Molecular and Cellular Modeling Group, Heidelberg Institute for Theoretical Studies, Schloss-Wolfsbrunnenweg 35, 69118 Heidelberg, Germany.
Heidelberg Institute for Theoretical Studies, Schloss-Wolfsbrunnenweg 35, 69118 Heidelberg, Germany.
J Chem Phys. 2020 Sep 28;153(12):125102. doi: 10.1063/5.0019088.

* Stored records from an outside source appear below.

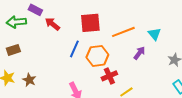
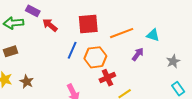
cyan triangle: (154, 34) -> (153, 35), turned -32

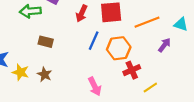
red arrow: (50, 25) -> (82, 13), moved, turned -105
brown rectangle: (11, 51) -> (46, 42), moved, turned 32

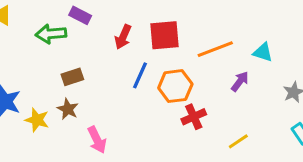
brown rectangle: (46, 42) -> (72, 77), turned -32
brown star: (45, 74) -> (68, 109), moved
pink arrow: (95, 86) -> (97, 140), moved
yellow line: (150, 88) -> (238, 141), moved

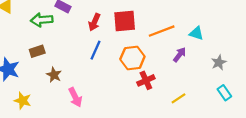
blue line: (140, 75) -> (95, 50), moved
brown rectangle: (72, 77) -> (37, 51), moved
yellow star: (37, 120) -> (23, 101), moved

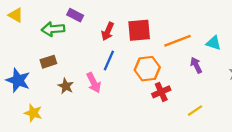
purple arrow: (180, 55) -> (196, 65), turned -64
pink arrow: (75, 97) -> (94, 83), moved

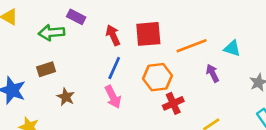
red arrow: (108, 31) -> (113, 35), turned 132
pink arrow: (94, 83) -> (113, 97), moved

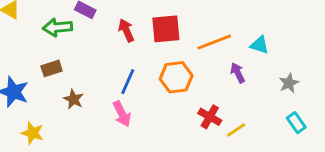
blue line: (114, 68) -> (128, 82), moved
pink arrow: (113, 97) -> (122, 114), moved
red cross: (173, 103) -> (210, 117), moved, turned -36

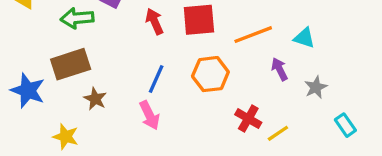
brown rectangle: (52, 68) -> (71, 64), size x1.6
gray star: (289, 83) -> (316, 87), moved
yellow star: (33, 133) -> (66, 137), moved

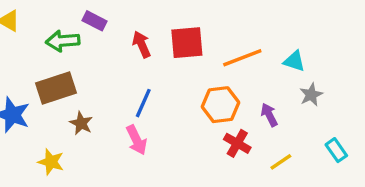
purple arrow: (280, 69) -> (269, 115), moved
orange hexagon: (210, 74) -> (220, 105), moved
gray star: (316, 87) -> (311, 95), moved
yellow line: (278, 133) -> (281, 162), moved

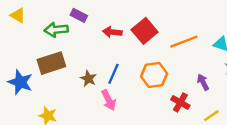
red square: (187, 43) -> (145, 31), turned -35
red arrow: (142, 44) -> (112, 32), turned -60
orange hexagon: (220, 105) -> (154, 75), moved
brown star: (81, 123) -> (88, 79), moved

The dissociation of ligands from proteins and other biomacromolecules occurs over a wide range of timescales. For most pharmaceutically relevant inhibitors, these timescales are far beyond those that are accessible by conventional molecular dynamics (MD) simulation. Consequently, to explore ligand egress mechanisms and compute dissociation rates, it is necessary to enhance the sampling of ligand unbinding. Random Acceleration MD (RAMD) is a simple method to enhance ligand egress from a macromolecular binding site, which enables the exploration of ligand egress routes without prior knowledge of the reaction coordinates. Furthermore, the τRAMD procedure can be used to compute the relative residence times of ligands. When combined with a machine-learning analysis of protein-ligand interaction fingerprints (IFPs), molecular features that affect ligand unbinding kinetics can be identified. Here, we describe the implementation of RAMD in GROMACS 2020, which provides significantly improved computational performance, with scaling to large molecular systems. For the automated analysis of RAMD results, we developed MD-IFP, a set of tools for the generation of IFPs along unbinding trajectories and for their use in the exploration of ligand dynamics. We demonstrate that the analysis of ligand dissociation trajectories by mapping them onto the IFP space enables the characterization of ligand dissociation routes and metastable states. The combined implementation of RAMD and MD-IFP provides a computationally efficient and freely available workflow that can be applied to hundreds of compounds in a reasonable computational time and will facilitate the use of τRAMD in drug design.
配体从蛋白质和其他生物大分子上的解离发生在广泛的时间尺度内。对于大多数与药物相关的抑制剂,这些时间尺度远远超出了传统分子动力学(MD)模拟的范围。因此,要探索配体释放机制并计算解离速率,有必要增强配体解吸的采样。随机加速 MD(RAMD)是一种增强配体从大分子结合位点中释放的简单方法,它可以在没有反应坐标先验知识的情况下探索配体释放途径。此外,τRAMD 过程可用于计算配体的相对停留时间。当与对蛋白质-配体相互作用指纹(IFP)的机器学习分析相结合时,可以识别影响配体解吸动力学的分子特征。在这里,我们描述了在 GROMACS 2020 中实现 RAMD 的方法,该方法提供了显著提高的计算性能,并可扩展到大型分子系统。为了对 RAMD 结果进行自动化分析,我们开发了 MD-IFP,这是一组用于在解吸轨迹上生成 IFP 并用于探索配体动力学的工具。我们证明,通过将配体解离轨迹映射到 IFP 空间上,可以对配体解离途径和亚稳态进行特征化。RAMD 和 MD-IFP 的联合实施提供了一种计算效率高且免费的工作流程,可在合理的计算时间内应用于数百种化合物,并将促进 τRAMD 在药物设计中的应用。